Narendra menggeleng pelan, “Aku tidak bisa berjanji karena saat ini hatiku selalu berpihak padamu. Jangan memintaku untuk berlaku adil, sedangkan kamu tidak adil pada dirimu sendiri, Cliantha.”

Bersambung…

Part 2. Masak Makan Malam

Sore hari, wanita cantik berjilbab serba pink itu sudah berada di dapur untuk menyiapkan makan malam seperti biasa. Namun, kali ini dia tidak sendiri, melainkan bersama madunya alias Jihan. Seperti seorang kakak yang bersikap baik mengajarkan hal baru pada adiknya, Cliantha menganggap Jihan sebagai adik kecilnya yang baik dan lugu.

Cliantha, dia memutar balik tubuhnya menatap Jihan dan bertanya, “Kamu biasanya masak apa di rumah, Han?” Tanya Cliantha pada Jihan begitu mereka sampai di dapur rumah itu.

Sedangkan, wanita muda berdress merah sepanjang lutut dengan rambut berponi dan dikuncir kuda itu menjawab, “Saya tidak jago masak, Mbak, biasanya bahan-bahan di rumah tidak lengkap jadi jarang sekali memasak,” jawab Jihan; Cliantha mengangguk-angguk mengerti.

Cliantha, wanita itu menyangga dagunya di tepian kompor listrik yang belum menyala.
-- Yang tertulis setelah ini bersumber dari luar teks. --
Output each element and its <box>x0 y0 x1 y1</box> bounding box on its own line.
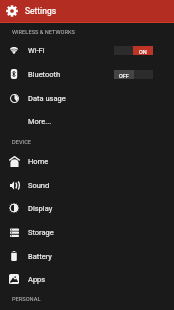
button[interactable]: Wi-Fi <box>0 38 174 62</box>
staticText: Bluetooth <box>28 70 61 79</box>
button[interactable]: Battery <box>0 244 174 268</box>
staticText: Apps <box>28 275 46 284</box>
staticText: Data usage <box>28 94 66 103</box>
staticText: Settings <box>25 6 57 16</box>
staticText: Wi-Fi <box>28 46 45 55</box>
button[interactable]: Storage <box>0 220 174 244</box>
staticText: More... <box>28 117 52 126</box>
button[interactable]: Apps <box>0 267 174 291</box>
button[interactable]: More... <box>0 109 174 133</box>
staticText: OFF <box>119 73 129 79</box>
staticText: DEVICE <box>12 139 32 146</box>
staticText: Sound <box>28 181 50 190</box>
staticText: Home <box>28 157 49 166</box>
staticText: ON <box>139 49 147 55</box>
button[interactable]: Turn on <box>114 70 153 79</box>
staticText: Display <box>28 204 53 213</box>
staticText: Battery <box>28 252 52 261</box>
button[interactable]: Display <box>0 196 174 220</box>
button[interactable]: Data usage <box>0 86 174 110</box>
button[interactable]: Sound <box>0 173 174 197</box>
button[interactable]: Settings <box>0 0 174 23</box>
button[interactable]: Home <box>0 149 174 173</box>
staticText: WIRELESS & NETWORKS <box>12 29 75 36</box>
button[interactable]: Turn off <box>114 46 153 55</box>
staticText: Storage <box>28 228 54 237</box>
staticText: PERSONAL <box>12 296 41 303</box>
button[interactable]: Bluetooth <box>0 62 174 86</box>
Berpikir, menentukan menu makanan merupakan salah satu pekerjaan seorang istri yang sulit. Dia harus memutar otak untuk mengolah bahan makan mentah yang ada, lalu diubah menjadi makanan matang nan lezat yang bisa dinikmati semua orang.
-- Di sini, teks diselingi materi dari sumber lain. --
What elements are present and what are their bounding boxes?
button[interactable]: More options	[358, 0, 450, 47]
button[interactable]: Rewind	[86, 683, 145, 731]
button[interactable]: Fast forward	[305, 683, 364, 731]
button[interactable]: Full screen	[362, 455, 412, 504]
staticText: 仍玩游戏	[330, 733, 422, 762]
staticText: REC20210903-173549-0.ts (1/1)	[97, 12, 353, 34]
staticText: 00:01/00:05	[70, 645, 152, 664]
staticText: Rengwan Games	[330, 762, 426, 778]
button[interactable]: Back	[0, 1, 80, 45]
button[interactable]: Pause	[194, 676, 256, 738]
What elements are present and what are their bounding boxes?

“Ada ikan, udang, daging, sayuran. Enaknya dibuat menu apa ya, Han? Ada saran?” Tanya Cliantha pada Jihan saat ia membuka lemari pendingin tempat banyak bahan mentah disimpan.

Cukup lama mereka berpikir, “Udang katsu, Mbak?” usul Jihan ragu-ragu.

Cliantha merasa ide itu bagus, “Aha, lezat juga menu itu apalagi kalau disiram dengan saus asam manis, ya?”

“Tunggu, tapi kan pembuatan katsu membutuhkan tepung, ya? Mas Rendra intoleran gluten,” ucapnya kecewa karena suaminya tidak bisa memakan makanan olehan tepung gandum yang mengandung gluten.

“Oh. Bagaimana kalau ikan panggang bumbu rica, Mbak?” usul Jihan dengan ide menu lainnya yang kemudian disetujui oleh ‘Mbak’nya itu.

“Eh, sudah cukup. Jangan terlalu banyak, Mas Rendra tidak bisa makan banyak cabai. Dia tidak suka pedas,” Cliantha menghentikan Jihan yang akan mengiris cabai merah dengan jumlah yang banyak.

Jihan meletakkan pisaunya dan menaruh kembali beberapa suing cabai merah ke dalam boks penyimpanannya, “Apa saja yang Pak Rendra tidak sukai, Mbak?”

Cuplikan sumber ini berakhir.